Glucose and Weight
Relationship Between Weight and Glucose Using Math-Physics Medicine
Background & Aim:
This paper investigates the relationship between weight and glucose, based on 13,480 data covering 2,245 days (1/1/2012 – 2/24/ 2018) from a diabetes patient’s 1.5 million statistics.
Material & Method:
Health conditions prior to 2012 vs. after 2012:
Weight – 210 lbs. vs. 166.9-193.8 lbs.
BMI – 31 vs. 24.65-28.65
Max. PPG – 380 mg/dL vs. 52-280 mg/dL
Average PPG – 280 mg/dL vs. 126.5 mg/dL
A1C – above 10.0% vs. 6.5%
This 4-year research project utilized advanced mathematics, finite element modeling, signal processing, big data analytics, statistics, and artificial intelligence (AI).
Figure 1: Weight & PPG Data Results
Figure 2: Period of 1/1/12 to 2/21/18 Results
Among the five influential factors of fasting plasma glucose (FPG), weight is the most dominant one, contributing ~90%. Weight and FPG have a high correlation of 84%. In spatial analysis, 93% of the total collected data is covered by a +/- 20% band around a “skewed line”. This “relationship band” stretched from point A (24.5, 95) to point B (27.2, 150) on a map with coordinates of x=BMI and y=glucose.

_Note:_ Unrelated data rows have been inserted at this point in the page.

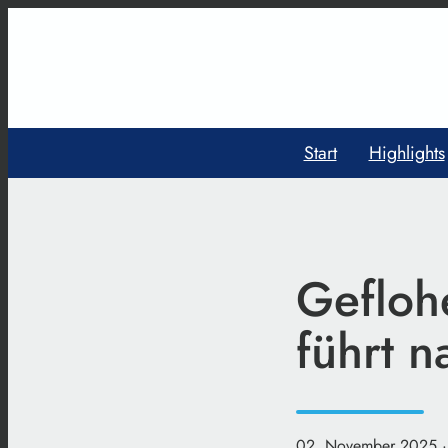
Start
Highlights
Geflohe
führt 
02. November 2025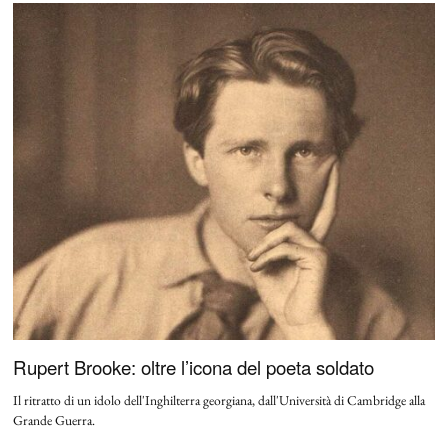
Rupert Brooke: oltre l’icona del poeta soldato
Il ritratto di un idolo dell'Inghilterra georgiana, dall'Università di Cambridge alla
Grande Guerra.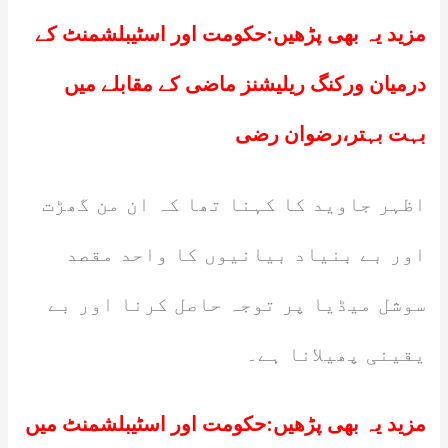
مزید یہ بھی پڑھیں:
حکومت اور اسٹیبلشمنٹ کے
درمیان ورکنگ ریلیشنز ماضی کے مقابلے میں
بہت بہتر،رضوان رضی
اظہر جاوید کا کہنا تھا کہ ان من گھڑت
اور بے بنیاد بیانیوں کا واحد مقصد
سوشل میڈیا پر توجہ حاصل کرنا اور بے
یقینی پھیلانا ہے۔
مزید یہ بھی پڑھیں:
حکومت اور اسٹیبلشمنٹ میں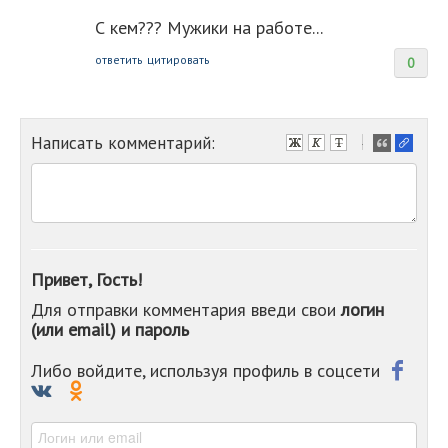
С кем??? Мужики на работе...
ответить
цитировать
0
Написать комментарий:
-
-
-
-
-
-
-
Привет, Гость!
-
Для отправки комментария введи свои
логин
-
(или email) и пароль
-
-
-
Либо войдите, используя профиль в соцсети
-
-
-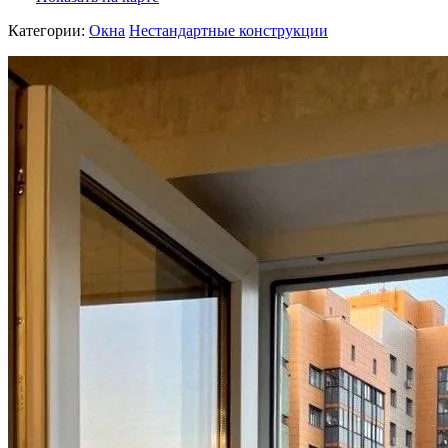
Категории:
Окна
Нестандартные конструкции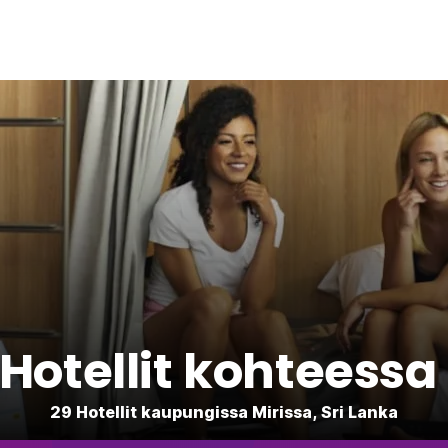
Hotellit kohteessa
29 Hotellit kaupungissa Mirissa, Sri Lanka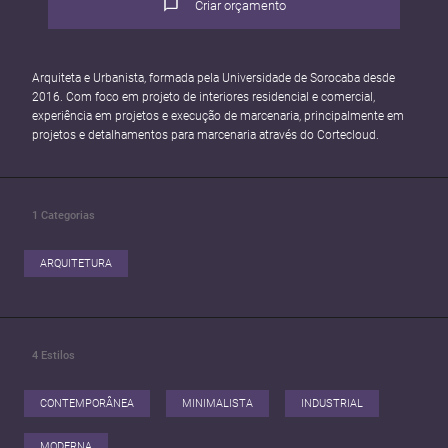
Criar orçamento
Arquiteta e Urbanista, formada pela Universidade de Sorocaba desde
2016. Com foco em projeto de interiores residencial e comercial,
experiência em projetos e execução de marcenaria, principalmente em
projetos e detalhamentos para marcenaria através do Cortecloud.
1
Categorias
ARQUITETURA
4
Estilos
CONTEMPORÂNEA
MINIMALISTA
INDUSTRIAL
MODERNA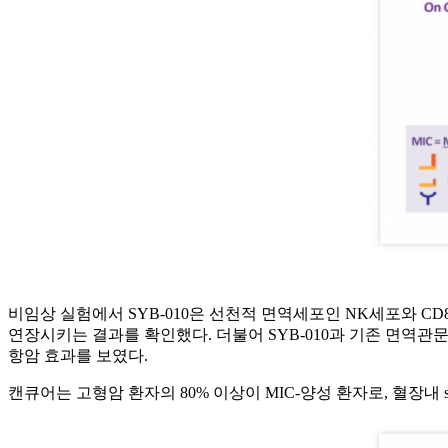
비임상 실험에서 SYB-010은 선천적 면역세포인 NK세포와 C
연장시키는 결과를 확인했다. 더불어 SYB-010과 기존 면역관문
항암 효과를 보였다.
캔큐어는 고형암 환자의 80% 이상이 MIC-양성 환자로, 혈장내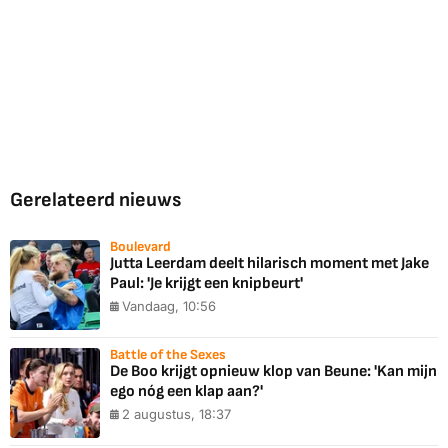
Gerelateerd nieuws
Boulevard
Jutta Leerdam deelt hilarisch moment met Jake
Paul: 'Je krijgt een knipbeurt'
Vandaag, 10:56
Battle of the Sexes
De Boo krijgt opnieuw klop van Beune: 'Kan mijn
ego nóg een klap aan?'
2 augustus, 18:37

However, among the 15 influential factors of postprandial glucose (PPG), weight is not the dominating factor. Instead, the combined effect of carbs/sugar intake and post-meal exercise contributes 81% of PPG formation. Weather and measurement time delay count for 14% and the other factors impact 5%. Weight and PPG have a low correlation (from 9% to 36%). In spatial analysis, 86% of the total collected data covers by a +/- 20% band centering around a “horizontal” PPG line of 127 mg/dL.
The results show that 93% of FPG data are directly related to weight according to a “fixed” slope. However, 86% of PPG data are kept within a horizontal range from 102 mg/dL to 152 mg/dL because of carbs/sugar intake and post-meal exercise, but not from weight.